Source information:
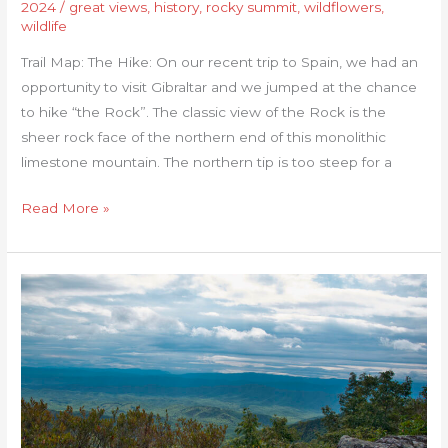
2024
/
great views
,
history
,
rocky summit
,
wildflowers
,
wildlife
Trail Map: The Hike: On our recent trip to Spain, we had an
opportunity to visit Gibraltar and we jumped at the chance
to hike “the Rock”. The classic view of the Rock is the
sheer rock face of the northern end of this monolithic
limestone mountain. The northern tip is too steep for a
Read More »
Bear
Loop
Trail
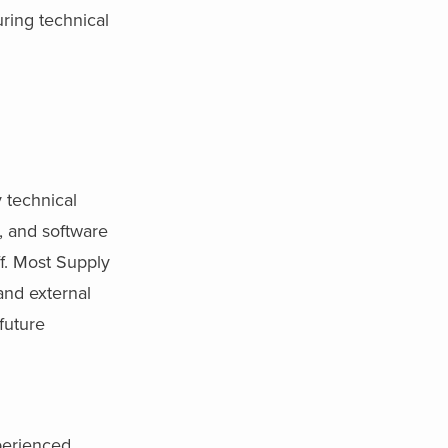
uring technical
y technical
, and software
f. Most Supply
and external
future
xperienced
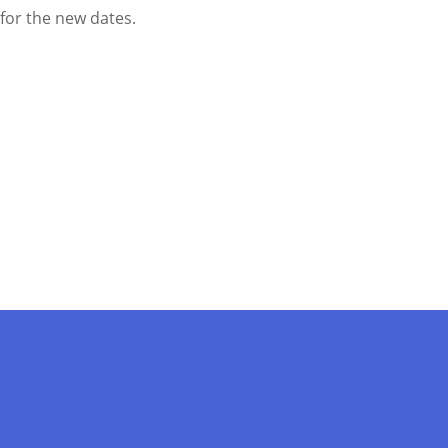
d for the new dates.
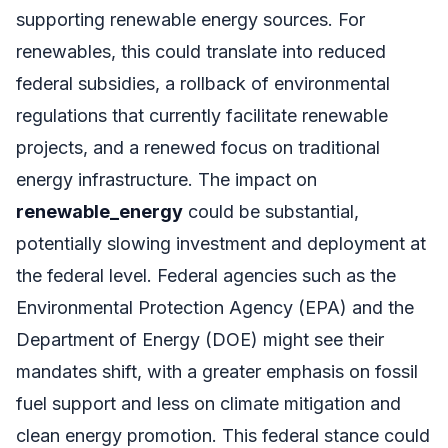
supporting renewable energy sources. For
renewables, this could translate into reduced
federal subsidies, a rollback of environmental
regulations that currently facilitate renewable
projects, and a renewed focus on traditional
energy infrastructure. The impact on
renewable_energy
could be substantial,
potentially slowing investment and deployment at
the federal level. Federal agencies such as the
Environmental Protection Agency (EPA) and the
Department of Energy (DOE) might see their
mandates shift, with a greater emphasis on fossil
fuel support and less on climate mitigation and
clean energy promotion. This federal stance could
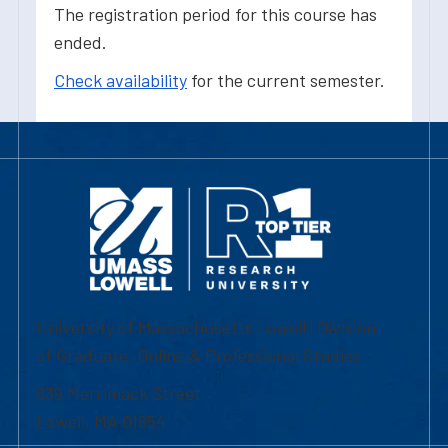
The registration period for this course has
ended.
Check availability
for the current semester.
University of Massachusetts Lowell | Division
of Graduate, Online & Professional Studies
839 Merrimack Street
Lowell, MA 01854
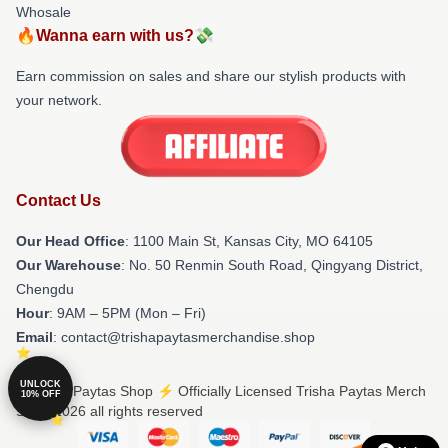
Whosale
🔥Wanna earn with us?💸
Earn commission on sales and share our stylish products with
your network.
Contact Us
Our Head Office
: 1100 Main St, Kansas City, MO 64105
Our Warehouse
: No. 50 Renmin South Road, Qingyang District,
Chengdu
Hour
: 9AM – 5PM (Mon – Fri)
Email
: contact@trishapaytasmerchandise.shop
UNLOCK
© Trisha Paytas Shop ⚡️ Officially Licensed Trisha Paytas Merch
10% OFF
Store 2026 all rights reserved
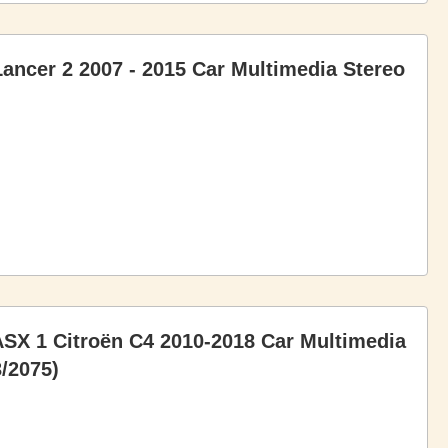
Lancer 2 2007 - 2015 Car Multimedia Stereo
 ASX 1 Citroën C4 2010-2018 Car Multimedia
/2075)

Work item: Omitting all pictures, give the preceding listing again exactly.

Solution:
2024
/
great views
,
history
,
rocky summit
,
wildflowers
,
wildlife
Trail Map: The Hike: On our recent trip to Spain, we had an
opportunity to visit Gibraltar and we jumped at the chance
to hike “the Rock”. The classic view of the Rock is the
sheer rock face of the northern end of this monolithic
limestone mountain. The northern tip is too steep for a
Read More »
Bear
Loop
Trail
uring technical
y technical
, and software
f. Most Supply
and external
future
xperienced
d for the new dates.
supporting renewable energy sources. For
renewables, this could translate into reduced
federal subsidies, a rollback of environmental
regulations that currently facilitate renewable
projects, and a renewed focus on traditional
energy infrastructure. The impact on
renewable_energy
could be substantial,
potentially slowing investment and deployment at
the federal level. Federal agencies such as the
Environmental Protection Agency (EPA) and the
Department of Energy (DOE) might see their
mandates shift, with a greater emphasis on fossil
fuel support and less on climate mitigation and
clean energy promotion. This federal stance could
The registration period for this course has
ended.
Check availability
for the current semester.
University of Massachusetts Lowell | Division
of Graduate, Online & Professional Studies
839 Merrimack Street
Lowell, MA 01854
Whosale
🔥Wanna earn with us?💸
Earn commission on sales and share our stylish products with
your network.
Contact Us
Our Head Office
: 1100 Main St, Kansas City, MO 64105
Our Warehouse
: No. 50 Renmin South Road, Qingyang District,
Chengdu
Hour
: 9AM – 5PM (Mon – Fri)
Email
: contact@trishapaytasmerchandise.shop
UNLOCK
© Trisha Paytas Shop ⚡️ Officially Licensed Trisha Paytas Merch
10% OFF
Store 2026 all rights reserved
Lancer 2 2007 - 2015 Car Multimedia Stereo
 ASX 1 Citroën C4 2010-2018 Car Multimedia
/2075)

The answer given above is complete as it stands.